The final and last day of the Durga Puja is Dashami or Vijaya Dashami. A tearful farewell is offered to Goddess Durga as she leaved her father’s house to her husband place. On this day Devi Durga is worshipped in the form of ‘Aparajita’ in the state of West Bengal followed by Maha Aarti, prayers and rituals which finally marks the end of the rituals of Durga Puja for the season.
A special type of Bhog called ‘Shital Bhog’ is made which includes Panta Vat, Kochur Sak and Ilis Machvaja during the Visarjan and the rituals of Devi Durga is performed by the priests who had been invoked during the Navapatrika is now entreated to return to her celestial abode followed by Prasasthi Vandana. During the Darpan, a small mirror is placed in front of goddess Durga and the devotees look into the mirror to see the feet of goddess Durga. There is a symbolic reason about the mirror, whenever there is a ritual bathing of Devi Durga, it is believed that the reflection of the mirror that is bathed and not the original idol.
The final sending off of Goddess Durga is ‘Devi Boron’ which the rituals is performed only by the married women folks of the locality by performing Aarti, offer sweets, paan and finally smear her with sindoor.
After that the women folks enjoy among themselves by performing ‘Sindur khela’ and share sweets among the loved ones. Goddess Durga is brought out of the house or from the Puja Mandap and readied for departure for immersion on the holy bank of Ganges.

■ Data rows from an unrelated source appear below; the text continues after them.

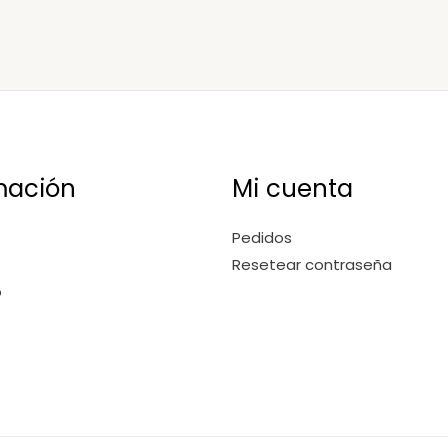
mación
Mi cuenta
Pedidos
Resetear contraseña
o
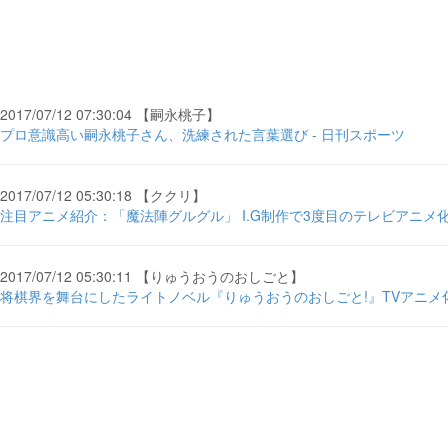
2017/07/12 07:30:04 【嗣永桃子】
プロ意識高い嗣永桃子さん、洗練された言葉選び - 日刊スポーツ
2017/07/12 05:30:18 【ククリ】
注目アニメ紹介：「魔法陣グルグル」 I.G制作で3度目のテレビアニメ化 ..
2017/07/12 05:30:11 【りゅうおうのおしごと】
将棋界を舞台にしたライトノベル『りゅうおうのおしごと!』TVアニメ化 - 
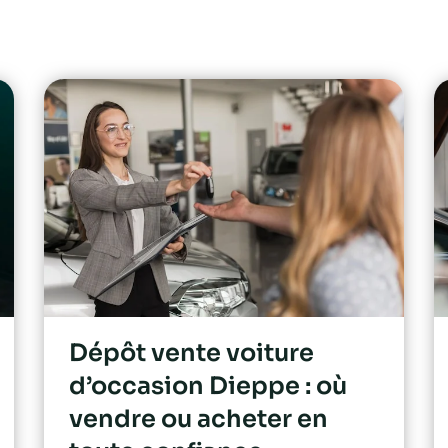
Dépôt vente voiture
d’occasion Dieppe : où
vendre ou acheter en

A large procession is arranged by the devotees and a grand send-off takes place during the Visarjan or Bisarjan ceremony. The idol of goddess Durga is immersed with great care chanting ‘Bolo Durga Maiki - Asche Bochor Abar Eso’ followed by the Vijaya ceremony or Subho Bijoya of ‘Kola Kuli’ by embracing each other and promises a new beginning after forgetting all the past offences. The juniors touch the feet of the seniors to seek blessings from them.